● Exercise brief
Only the lines from the one containing "Fargo Камень Белый" to the end of the records belong in the copy. Reproduce them word for word and drop the pictures.

[Start of section]

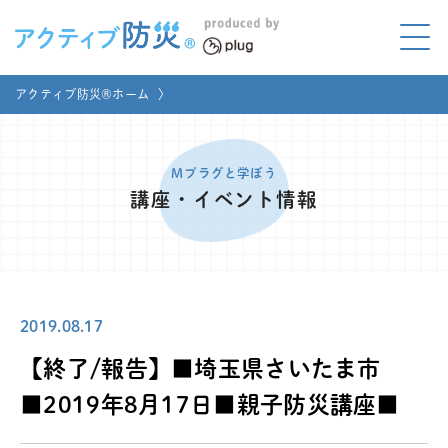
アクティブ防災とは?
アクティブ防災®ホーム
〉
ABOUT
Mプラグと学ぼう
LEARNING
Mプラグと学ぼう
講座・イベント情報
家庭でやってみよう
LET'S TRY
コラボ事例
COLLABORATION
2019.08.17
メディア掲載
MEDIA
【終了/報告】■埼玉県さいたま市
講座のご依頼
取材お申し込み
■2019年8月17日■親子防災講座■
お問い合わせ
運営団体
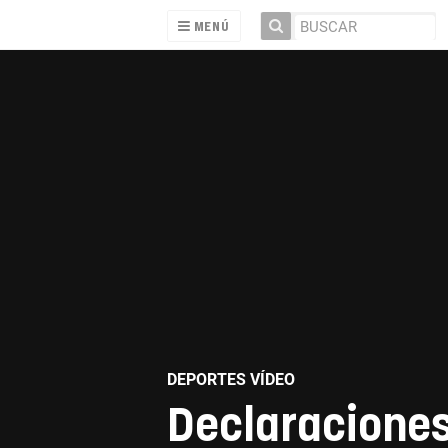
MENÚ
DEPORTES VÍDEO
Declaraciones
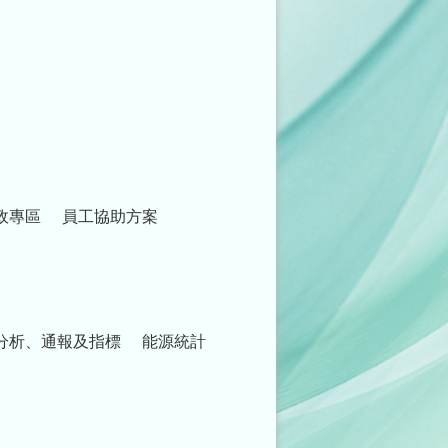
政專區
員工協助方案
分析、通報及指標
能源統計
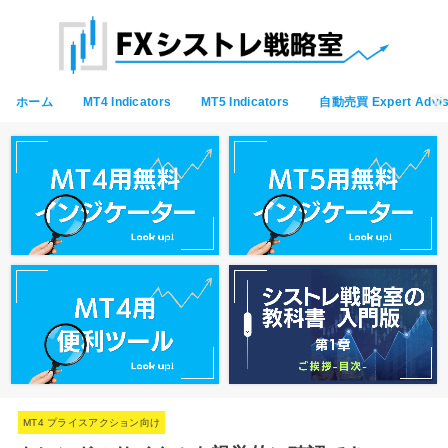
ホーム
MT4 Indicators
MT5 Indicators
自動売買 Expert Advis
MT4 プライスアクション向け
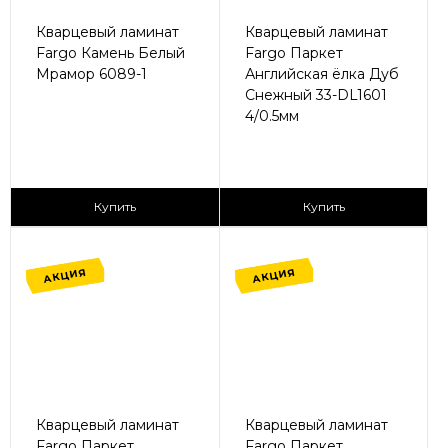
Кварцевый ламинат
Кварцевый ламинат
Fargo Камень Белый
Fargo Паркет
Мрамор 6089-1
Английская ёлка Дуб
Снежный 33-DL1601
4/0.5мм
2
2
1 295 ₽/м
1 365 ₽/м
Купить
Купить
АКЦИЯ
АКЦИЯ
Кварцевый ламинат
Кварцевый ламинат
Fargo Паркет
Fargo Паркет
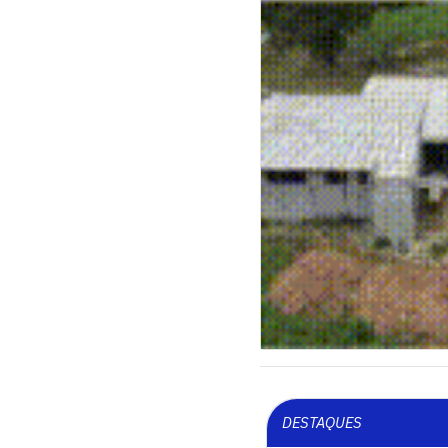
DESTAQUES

[End of section]

● Solution to the exercise
Fargo Камень Белый
Fargo Паркет
Мрамор 6089-1
Английская ёлка Дуб
Снежный 33-DL1601
4/0.5мм
2
2
1 295 ₽/м
1 365 ₽/м
Купить
Купить
АКЦИЯ
АКЦИЯ
Кварцевый ламинат
Кварцевый ламинат
Fargo Паркет
Fargo Паркет
DESTAQUES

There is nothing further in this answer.